Ok. I'll say it yet again.
Eyetech should be licensing the hardware of an established console manufacturer like MS, Sony or Nintendo.
They should then increase the specs to make it a state of the art console that can be used as a computer. A premium brand, with more memory, HD, DVD burner and a faster processor and Digital Video Recording functionality like TiVo. It would boot into OS4 if a DVD was not placed in the tray. You could run all the games on that established console on the Amiga hardware based on the console and all those games would hit the hardware like the Amiga days of old. I believe the best selling Amiga, the A500, was conceptually a console that could be used as a computer, and I think that such an endeavour would be going back to roots. Go the whole way with the distinctive Amiga Fantasy concept or even something like an A1000 and you are sure to have a winner.
MS, for instance, in an attempt to swamp the market before PS3, is licensing its XBOX2 technology to other manufacturers. You'll soon have a Panasonic or Phillips brand console. So why not an Amiga console? The next gen consoles will be kick ass, with possibly three G5 processors, HDTv display and Sony's will have cell technology as well. The games standards for the latest consoles are becoming ubiquitous and basing a next gen Amiga on such hardware would mean that an Amiga port would not be required and we would be able to run all the games of the base console.
Sony released a Linux add on to the PS2 with keyboard and HD, which I nearly bought as I thought it would be cool to write a game based on the same hardware. So many of my geek friends nearly went that route as well. Perhaps Sony can be convinced to allow AmigaOS to be the OS of choice for such an environment. Many universities around the world are now teaching games programming and an Amiga console could be the programming environment of choice.
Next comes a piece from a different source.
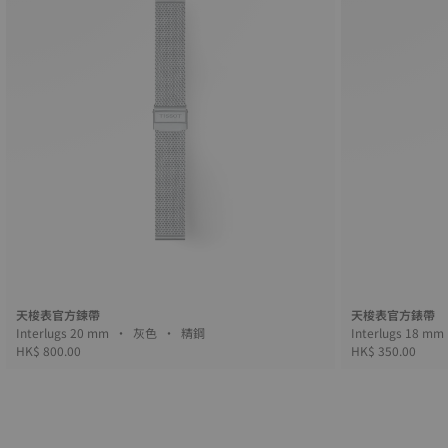
天梭表官方鍊帶
天梭表官方錶帶
Interlugs 20 mm • 灰色 • 精鋼
HK$ 800.00
HK$ 350.00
Imagine OS4 running on next gen console hardware. It might not be possible for official Amiga games to be produced, and that may never ever happen again anyway, but it could serve as an excellent homebrew game programming environment. Another advantage to an OS4 port to console hardware would be that it wouldn't have to support every graphics card under the sun and drivers would be standard. As OS4 has a Hardware Abstraction Layer, moving to a future console's hardware should be a smaller issue than 68k to PPC.